Direct users to a screen only when needed
Some users use Cortana on speaker-only devices and can't see a card. If the user needs to see a card, direct them to Cortana's companion app. Try to do this sparingly. Ideally, a user should be able to use your skill on any supported device, regardless of whether it has a screen, without having to use a secondary device. An exception is when the user has to sign in to your skill or provide private information. Other than the sign-in card, cards are read-only on speaker devices.
The following scenario shows a cooking skill that provides a list of ingredients.
Good: This recipe has five ingredients. Here are the first three. Two eggs, a cup of flour, and a half a cup of water. Say next for the rest of the ingredients.
Bad: Open the companion app to see the list of ingredients.
Note that the time between user utterances is limited. On a speaker-only device,if a timeout occurs, the skill ends. On a Windows device, the skill is still active, but the microphone turns off.
Tailor the experience
Tailor the experience based on the device the user is using. If they are using a standalone speaker device, rely on speech to convey the message to the user. If they have a screen, share a quick summary using voice and add additional information in the card. This example shows one way to present information to a user who is shopping for a gift.
- Cortana: The Contoso shirt is a custom-made shirt available in three colors: red, blue, and orange. Sizes include small, medium, and large. It retails for thirty dollars.
Device with screen:
- Cortana: The Contoso shirt is a custom-made shirt that retails for thirty dollars.
- Card: Show an image and additional details such as sizes/dimensions and color options.
The Bot Framework's Hero card is a good option for this case. If presenting several options to the user, a carousel of Hero cards works well.
Use horizontal lists
A card's attachment layout specifies how to display multiple card attachments. The framework supports vertical list layout and horizontal carousel layout. Use carousels, if possible.

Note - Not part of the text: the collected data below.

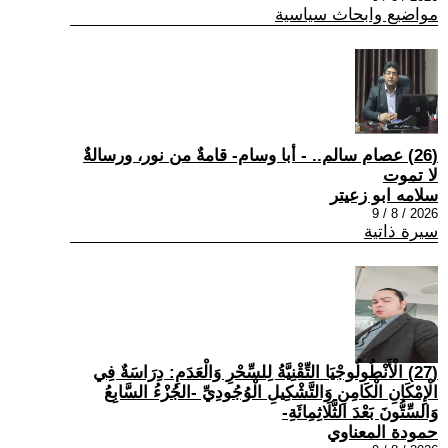
مواضيع وابحاث سياسية
(26) عصام سالم.. - أبا وسام- قامةٌ من نور، ورسالةٌ
لا تموت
سلامه ابو زعيتر
2026 / 8 / 9
سيرة ذاتية
(27) الْأَنْطُولُوجْيَا التِّقْنِيَّةُ لِلسِّحْرِ وَالْعَدَمِ: دِرَاسَةٌ فِي
الْإِمْكَانِ الْكَامِنِ وَالتَّشْكِيلِ الْوُجُودِيِّ -الجُزْءُ السَّابِعُ
وَالسِّتُّونَ بَعْدَ الثَّلَاثِمِائَةِ-
حمودة المعناوي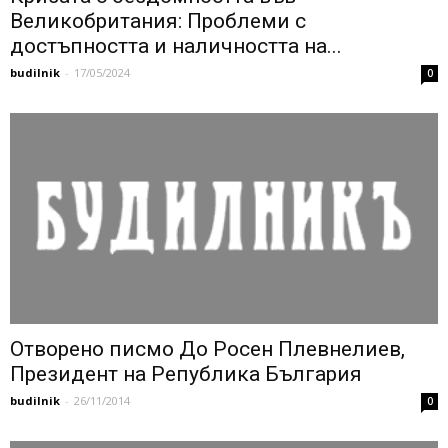
Великобритания: Проблеми с
достъпността и наличността на...
budilnik
-
17/05/2024
0
Отворено писмо До Росен Плевнелиев,
Президент на Република България
budilnik
-
26/11/2014
0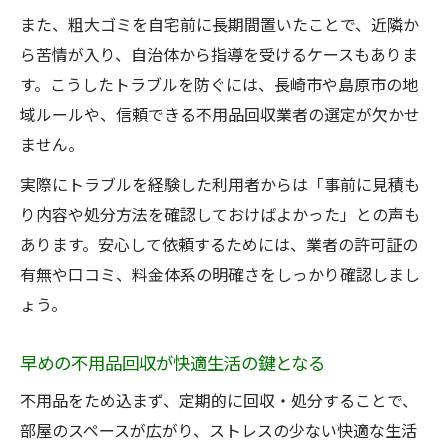
また、粗大ゴミを自宅前に長期間置いたことで、近隣か
ら苦情が入り、自治体から指導を受けるケースもありま
す。こうしたトラブルを防ぐには、長崎市や島原市の地
域ルールや、信頼できる不用品回収業者の選定が欠かせ
ません。
実際にトラブルを経験した利用者からは「事前に見積も
り内容や処分方法を確認しておけばよかった」との声も
あります。安心して依頼するためには、業者の許可証の
有無や口コミ、料金体系の明確さをしっかり確認しまし
ょう。
早めの不用品回収が快適生活の鍵となる
不用品をため込まず、定期的に回収・処分することで、
部屋のスペースが広がり、ストレスの少ない快適な生活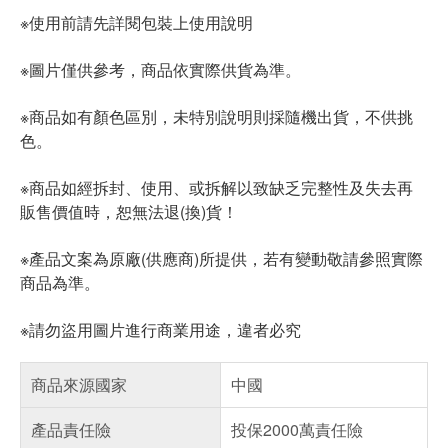
※使用前請先詳閱包裝上使用說明
※圖片僅供參考，商品依實際供貨為準。
※商品如有顏色區別，未特別說明則採隨機出貨，不供挑
色。
※商品如經拆封、使用、或拆解以致缺乏完整性及失去再
販售價值時，恕無法退(換)貨！
※產品文案為原廠(供應商)所提供，若有變動敬請參照實際
商品為準。
※請勿盜用圖片進行商業用途，違者必究
商品來源國家
中國
產品責任險
投保2000萬責任險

For more information on using both voice and text in your skill, see Building hybrid user interfaces.
For performance design considerations, including Azure services, see Performance guidelines.
For guidance on creating invocation names, see Invocation name guidelines.
When you publish your skill to the world, the Cortana team reviews your skill to make sure it complies with the design principles, in addition to other requirements. As part of your design process, be sure to read the list of review requirements that your skill must comply with before you can publish your skill. See the Cortana skills certification requirements).